(Collected data)
┌──
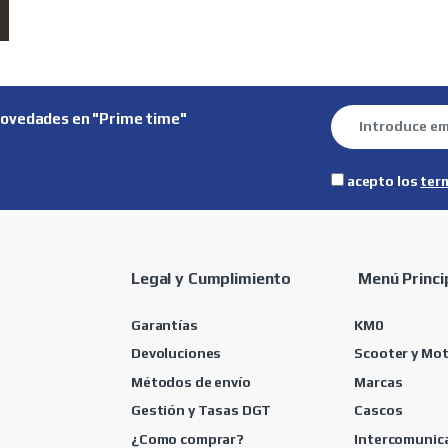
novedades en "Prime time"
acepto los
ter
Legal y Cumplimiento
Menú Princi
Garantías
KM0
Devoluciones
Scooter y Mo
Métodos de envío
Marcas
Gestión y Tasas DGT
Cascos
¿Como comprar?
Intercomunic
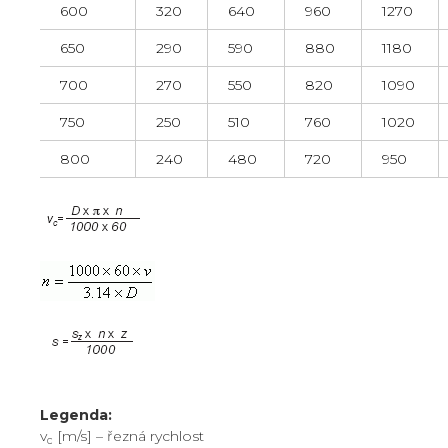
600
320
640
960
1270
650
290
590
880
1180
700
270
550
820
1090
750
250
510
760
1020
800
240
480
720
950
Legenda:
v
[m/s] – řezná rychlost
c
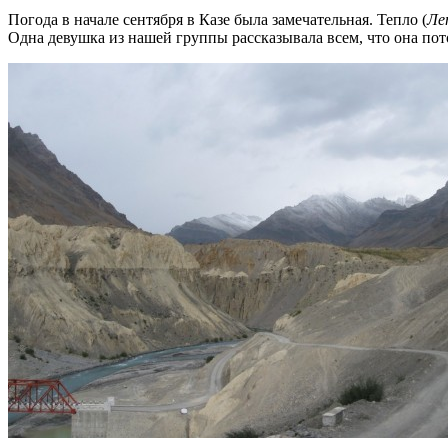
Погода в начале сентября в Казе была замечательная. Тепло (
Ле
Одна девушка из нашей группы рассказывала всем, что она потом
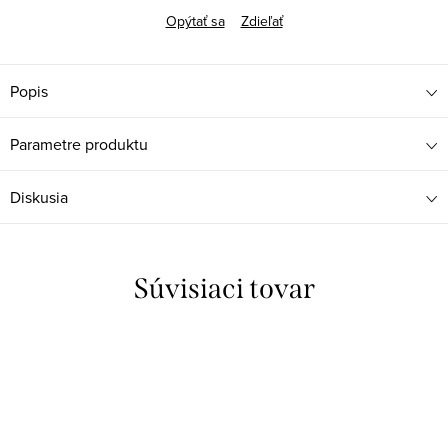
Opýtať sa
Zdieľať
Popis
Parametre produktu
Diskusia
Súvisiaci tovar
└──
┌──
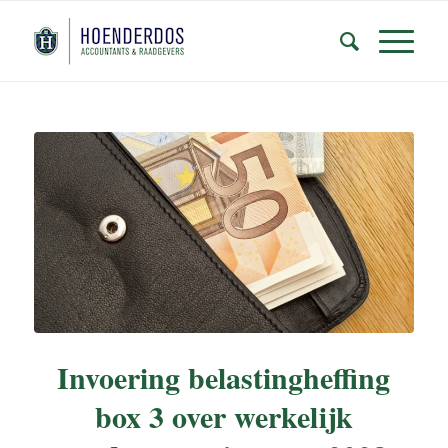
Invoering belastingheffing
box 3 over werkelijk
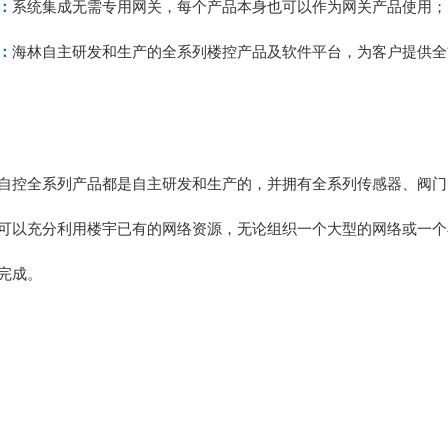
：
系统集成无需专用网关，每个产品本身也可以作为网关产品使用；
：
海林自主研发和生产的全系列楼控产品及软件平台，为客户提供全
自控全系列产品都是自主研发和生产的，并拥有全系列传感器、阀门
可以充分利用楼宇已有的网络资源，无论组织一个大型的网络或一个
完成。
└──
> [Instructions for the task] Repeat exactly the lines above, from the line that contains "Gestión y Tasas DGT" down through the line that contains "Súvisiaci tovar". Include both of those lines and none of the pictures.

> [Solution to this task]
Gestión y Tasas DGT
Cascos
¿Como comprar?
Intercomunic
600
320
640
960
1270
650
290
590
880
1180
700
270
550
820
1090
750
250
510
760
1020
800
240
480
720
950
Legenda:
v
[m/s] – řezná rychlost
c
Погода в начале сентября в Казе была замечательная. Тепло (
Ле
Одна девушка из нашей группы рассказывала всем, что она потом
Opýtať sa
Zdieľať
Popis
Parametre produktu
Diskusia
Súvisiaci tovar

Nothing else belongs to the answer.